Établissement privé catholique sous contrat d’association avec l’Etat

LA CHARTE ÉDUCATIVE ORATORIENNE

LA TRADITION ÉDUCATIVE ORATORIENNE

Préambule

L’Oratoire assure la tutelle de quatre établissements scolaires sous contrat d’association avec l’État. Établissements catholiques, ils s’inspirent de l’Évangile, adhèrent aux orientations de l’Église et entretiennent les relations appropriées avec les instances civiles. Ils s’inscrivent plus particulièrement dans une tradition éducative vécue par diverses figures de prêtres de l’Oratoire.

Pour celle-ci, il n’y a pas d’éducation sans une certaine idée de l’Homme. Attentive aux questions du temps et s’adressant aux jeunes d’aujourd’hui, cette tradition prend en compte le contexte d’une société plurielle à l’équilibre précaire. Il en découle des conséquences pratiques qui constituent un cahier des charges, contextualisé dans chaque établissement oratorien, à respecter par les enseignants et l’ensemble des personnels.

Les jeunes qui y sont accueillis, comme les familles qui les présentent, doivent être pleinement informées de ce qui constitue l’identité de l’établissement : Une parole publique, claire et cohérente aidera à former une véritable communauté éducative.

1.     Une conception de l’Homme

Pour Pierre de Bérulle (1575-1629), fondateur de l’Oratoire en France (1611), la condition humaine est placée sous le signe de l’énigme, de la complexité et de l’imperfection : « Régir une âme, c’est régir un monde, et un monde qui a plus de secrets et de diversités, plus de perfections et de raretés que le monde que nous voyons ».

Créé par Dieu, à son image et à sa ressemblance, l’Homme est appelé à se construire par la recherche du bien, du vrai et du beau. La dignité de la personne humaine appelle chacun à participer grâce au dépassement de soi, à la quête commune d’un bonheur pour tous. Renonçant à la satisfaction illusoire d’une multitude de désirs, comme à son seul épanouissement personnel, l’Homme peut accéder à l’expérience d’une authentique liberté.

Jésus-Christ incarne la figure d’une humanité accomplie, en même temps qu’il révèle la grandeur de la vocation humaine. À la lumière du Christ, chemin, vérité et vie (Jn 14, 6), l’Homme est ainsi appelé à une œuvre de développement intégral, de libération et d’unification de soi.

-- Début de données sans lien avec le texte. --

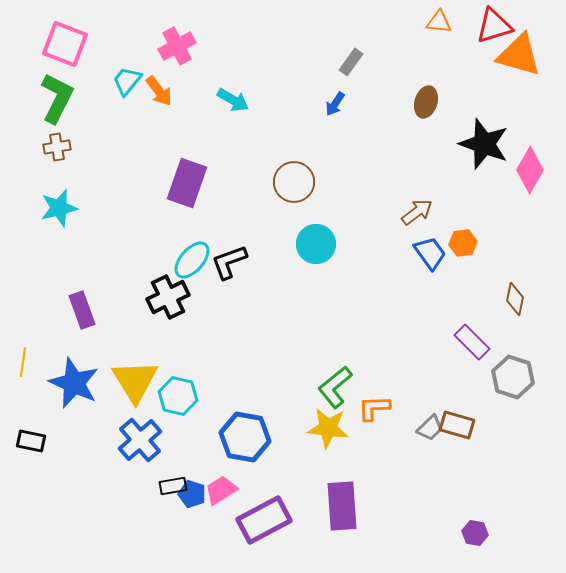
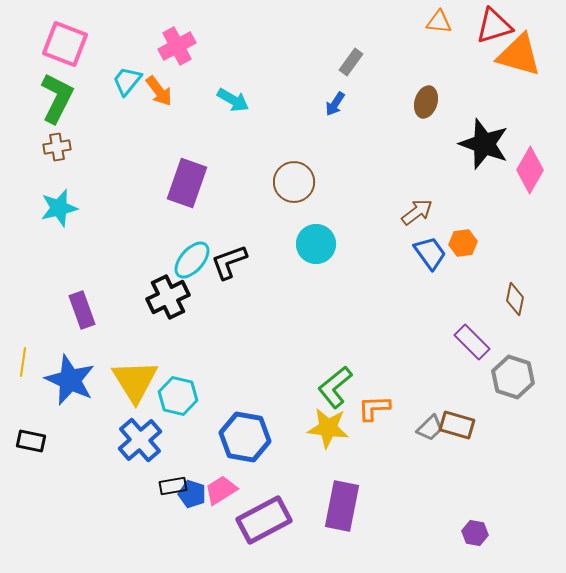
blue star at (74, 383): moved 4 px left, 3 px up
purple rectangle at (342, 506): rotated 15 degrees clockwise
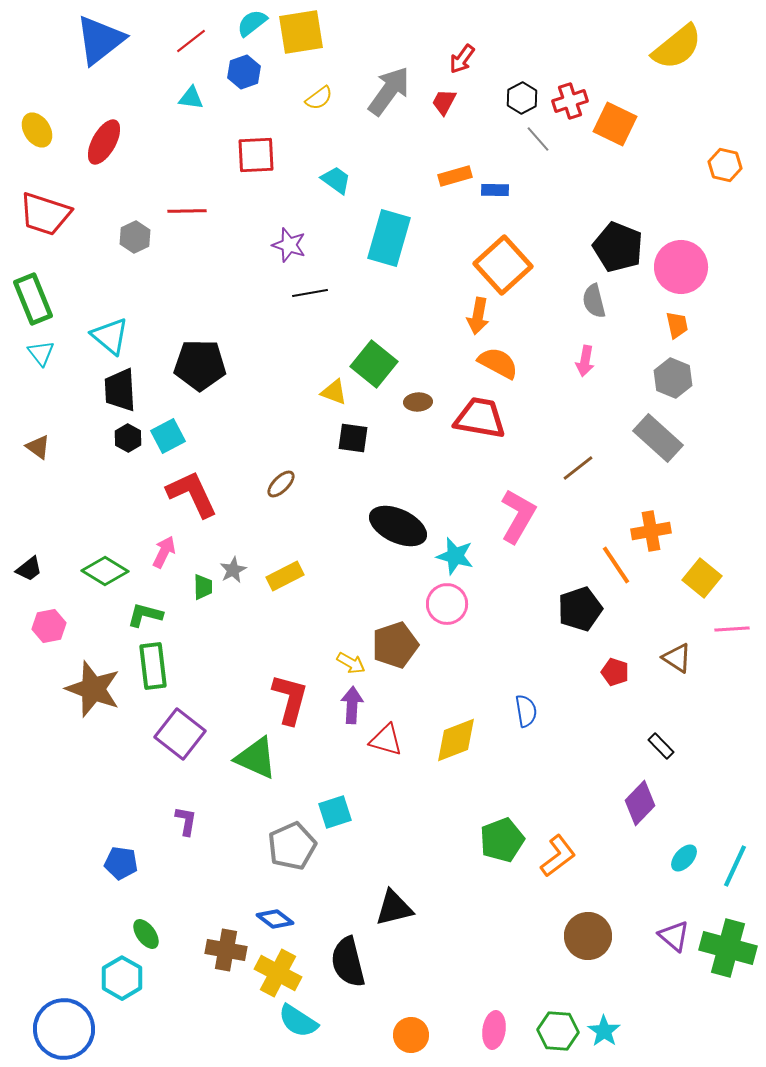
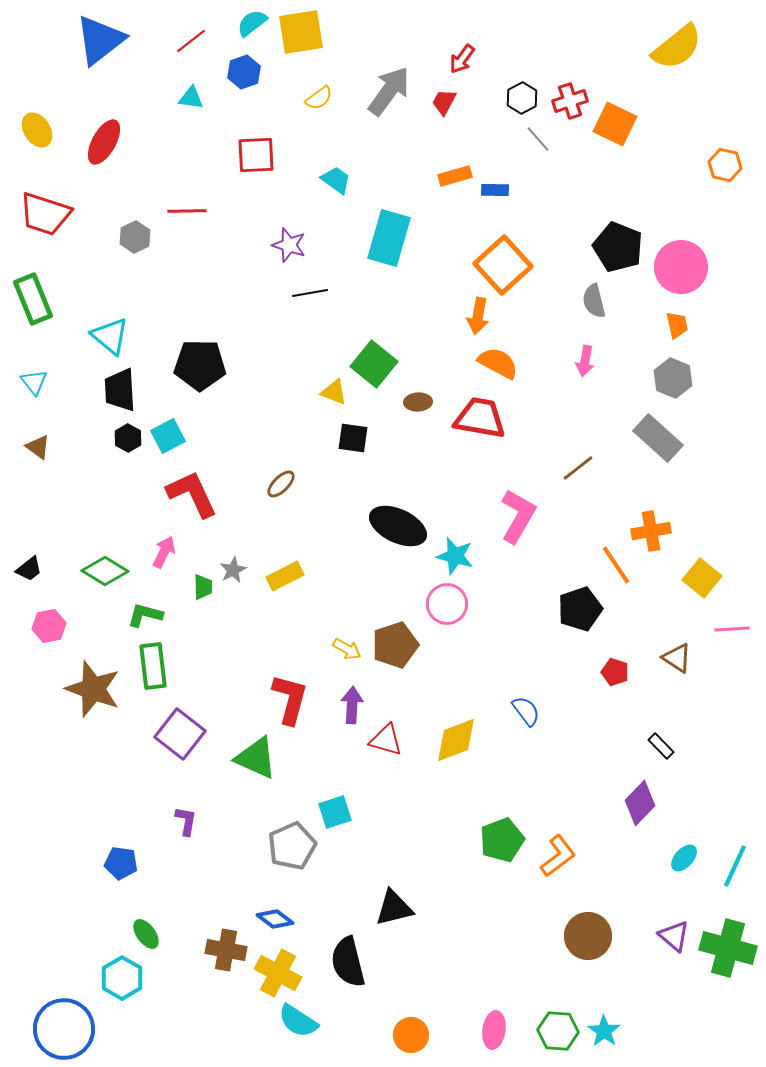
cyan triangle at (41, 353): moved 7 px left, 29 px down
yellow arrow at (351, 663): moved 4 px left, 14 px up
blue semicircle at (526, 711): rotated 28 degrees counterclockwise
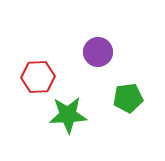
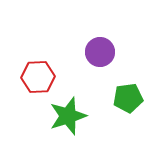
purple circle: moved 2 px right
green star: moved 1 px down; rotated 15 degrees counterclockwise
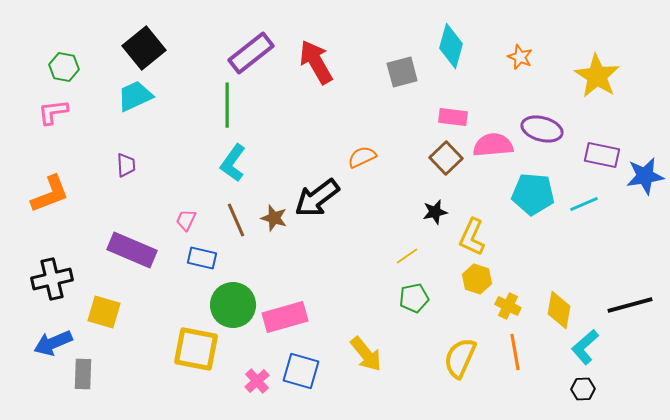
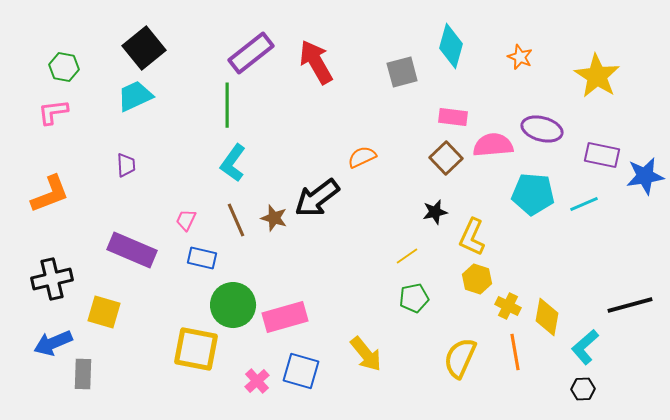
yellow diamond at (559, 310): moved 12 px left, 7 px down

En conséquence, les établissements oratoriens dispensent une éducation, et pas seulement une instruction. En ce sens, tout enseignant est aussi éducateur. S’adressant à des jeunes qu’ils ne sauraient réduire à leurs résultats scolaires, les adultes des communautés éducatives ont comme premier objectif d’aider chacun à développer ce qu’il a de meilleur en lui, pour le mettre au service des autres et de la société. Fils ou fille de Dieu, chaque jeune est un sujet à éduquer en veillant à l’équilibre de toutes les dimensions de sa personnalité : physique, intellectuelle, psychologique, sociale et spirituelle. C’est dans cette perspective qu’est envisagée la pratique de l’évaluation : le savoir est une richesse intérieure avant d’être un moyen de réussite. Une attention particulière des éducateurs cherche comment répondre à l’échec, tout particulièrement l’échec scolaire.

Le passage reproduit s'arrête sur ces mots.